(With apologies to Elton John … like he’d care …)
So I was on my perambulations around the Information Super-suburb earlier today, and decided to check my Twitter page. I’m not a big Twitter user — WordPress automatically posts a link there whenever I do a new blog entry, plus I’ll toss in something else once in a while (though I’m more likely to use Facebook for that – they give you 420 characters of space instead of 140). Mostly, I use it to keep up on the latest quips from a few humorists — ESPN’s Bill Simmons, Conan O’Brien, Rita Rudner, and whoever does the XIANITY tweets. That’s about it.
Well, Rita and XIANITY didn’t have anything new up today. But I did. The only problem was, I didn’t write it.
And yet there it was: me bragging that I got a check for $478 through some new business opportunity, along with a shortlink to whatever it was. I don’t know what it was, as I didn’t click on it. Instead I deleted the tweet, then immediately changed my Twitter password. Done and done.
Still, it was a little disconcerting. Me, Ray Anselmo, with a whopping four Twitter followers, had gotten his account hacked!
I’m not sure how they got my password to do it — it most likely was from a site where I logged in to comment on an article using my Twitter or Facebook account (there’s quite a few of those nowadays). It probably didn’t help that I have in the past used a stock “password for everything” on almost every website where a password is required; it’s a more or less random string of letters and numbers, but still, if you get it you’ve got ’em all. Not wise. And I had to change the password on our e-mail account a couple of weeks ago, because someone had gotten in there and was sending my friends ads for cheap Viagra, so I should’ve been on the alert …
But what’s weirder for me than how they (he, she, how should I know?) got into my business is why they would bother. On two levels.
Level 1: why would they bother blitzing MY accounts? I’m not rich. I’m not famous. (Maybe infamous, but only within a very small circle.) I don’t have a lot of connections to “important” people — they’re important to me, yes, but you wouldn’t have heard of most of them. Like I said, I only have four followers on Twitter. Who did they think they would reach with their (in all likelihood) get-rich-quick scam? Okay, I’ll grant that they probably harvested a whole passel of passwords, and bombed them all with the same message. They weren’t picking on me, per se, they were just throwing garbage against the wall and seeing what stuck. But that leads to …

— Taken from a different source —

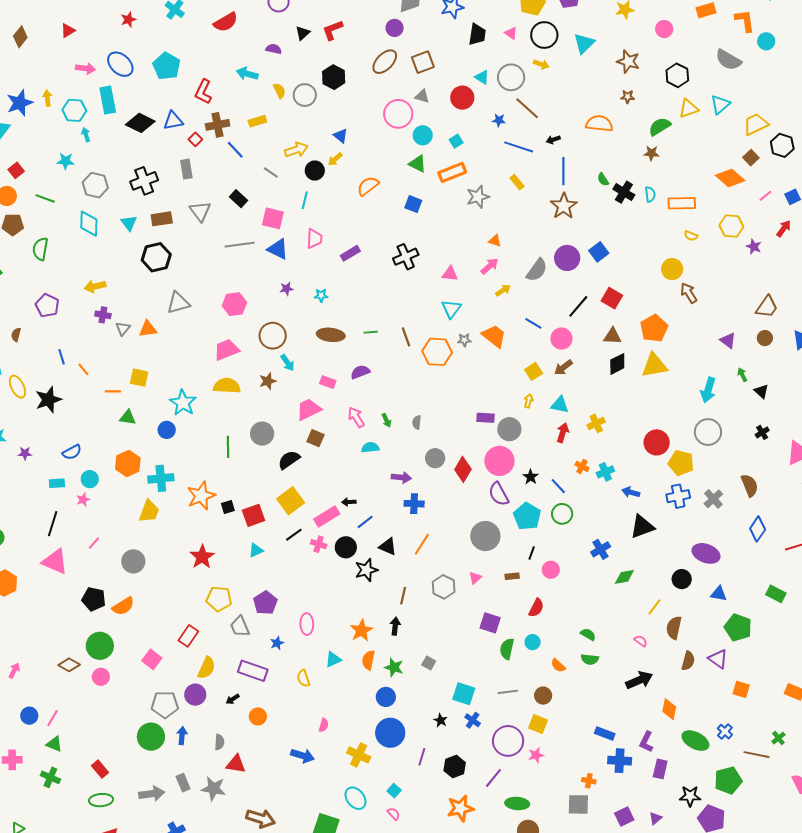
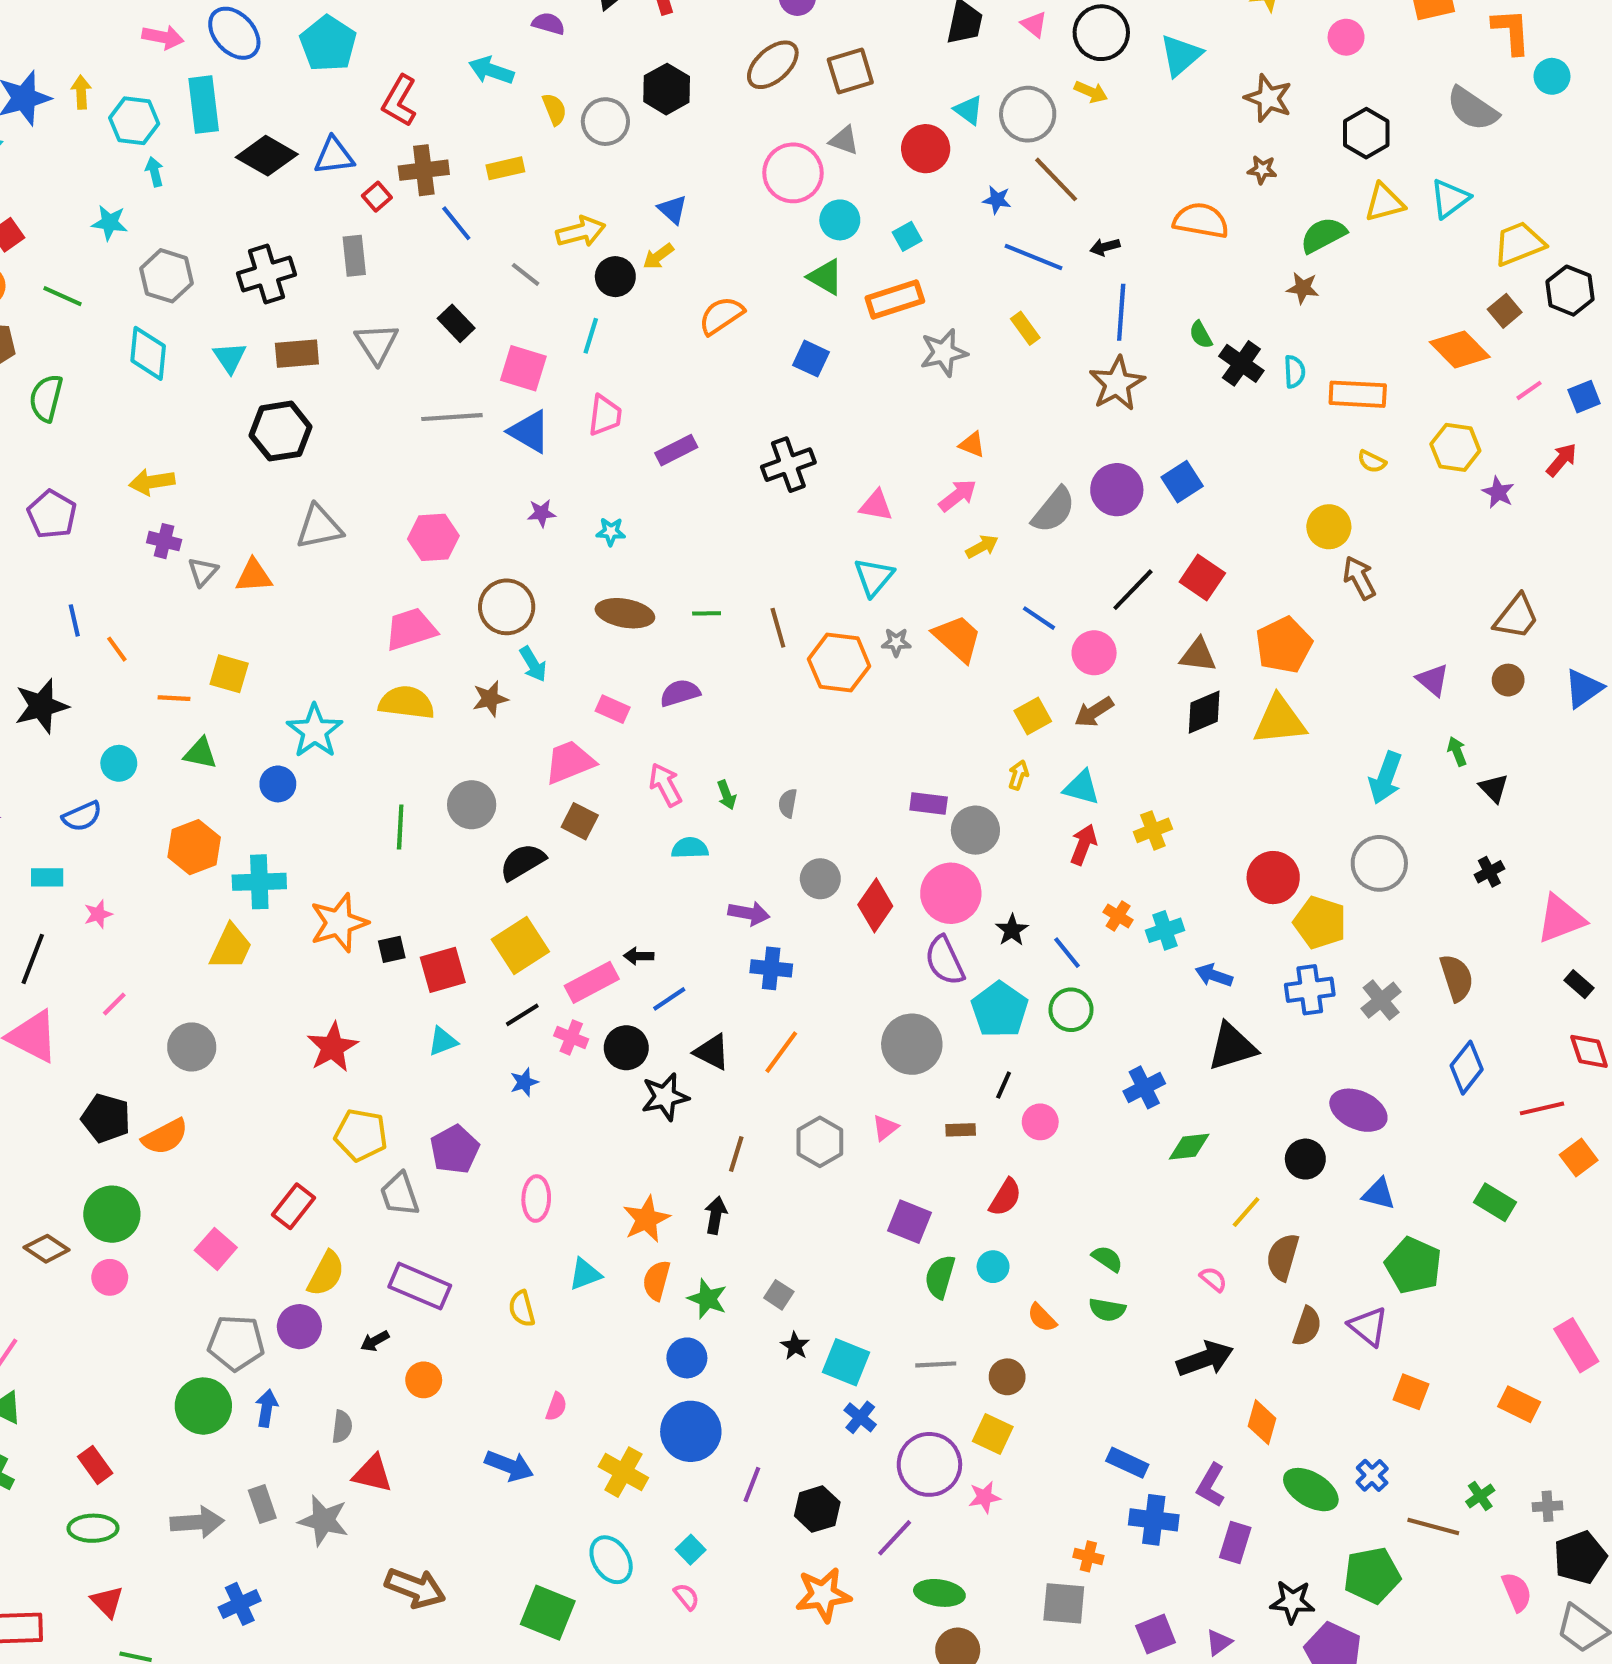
cyan circle: (90, 479) -> (119, 763), moved
blue star: (277, 643) -> (524, 1082), moved
black star: (441, 720) -> (795, 1346), moved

Level 2: why would they bother blitzing ANYONE’S account? I mean, they want people to find out how they can get checks for $478 (or discounted ED drugs, or whatever), right? Are badly typed e-mails and random tweets really part of a good business model? Do people really buy in when they get a random message?
And the answer I come up with is, I guess somebody does. The scammers wouldn’t keep doing it if it didn’t bring in a suitable number of scam-ees, would they?
I’ve said before that I’m not particularly susceptible to the ad man’s siren song. Most advertising that arrives in our house, via the mail, the Net, TV or radio is at best ignored and at worst openly mocked. (Even my daughter, all of ten years old, can now spot the weak points in those “as seen on TV” ads.) Spam e-mail is wasted on us. But apparently not on everyone. The Nigerian bank scam e-mail (saying that there’s a large sum of money for you in a foreign account, if you’ll just give them the info they supposedly need to transfer it to you) has become a staple of humor columns and late-night monologues. But I once worked in a copy shop that had a fax machine, and about once a month we’d get someone walking in wanting to send an overseas fax to one of those charlatans. I even tried to talk one customer out of it; no dice. (Hope he didn’t lose all the money from his pensions fund.)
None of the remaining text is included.